_MATERIAL FOR THIS TASK_
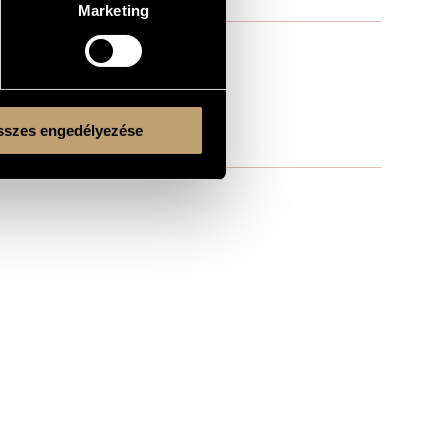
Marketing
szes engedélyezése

--

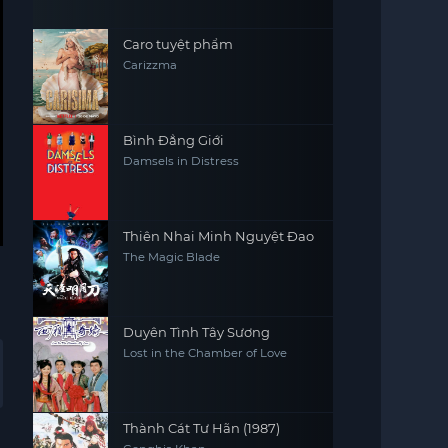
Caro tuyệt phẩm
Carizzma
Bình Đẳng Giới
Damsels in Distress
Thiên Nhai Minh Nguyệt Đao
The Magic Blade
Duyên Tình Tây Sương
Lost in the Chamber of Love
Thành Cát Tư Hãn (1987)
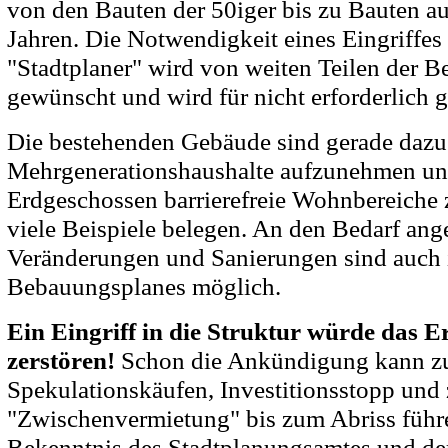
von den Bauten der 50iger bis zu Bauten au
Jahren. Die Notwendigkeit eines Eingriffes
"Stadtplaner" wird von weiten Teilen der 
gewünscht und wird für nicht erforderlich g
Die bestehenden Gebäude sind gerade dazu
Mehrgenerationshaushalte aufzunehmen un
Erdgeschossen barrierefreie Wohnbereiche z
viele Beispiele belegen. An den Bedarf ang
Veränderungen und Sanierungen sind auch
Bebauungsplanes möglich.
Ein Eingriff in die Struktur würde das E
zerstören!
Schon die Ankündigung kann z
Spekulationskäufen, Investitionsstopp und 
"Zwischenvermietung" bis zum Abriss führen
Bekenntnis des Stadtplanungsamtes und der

_AIM OF THE TASK_
Using the data above, transcribe the lines that run from the line with "Veränderungen und Sanierungen sind auch" to the line with "Bekenntnis des Stadtplanungsamtes und der", both ends kept, and output nothing else.

_RESPONSE BELOW_
Veränderungen und Sanierungen sind auch
Bebauungsplanes möglich.
Ein Eingriff in die Struktur würde das E
zerstören!
Schon die Ankündigung kann z
Spekulationskäufen, Investitionsstopp und 
"Zwischenvermietung" bis zum Abriss führen
Bekenntnis des Stadtplanungsamtes und der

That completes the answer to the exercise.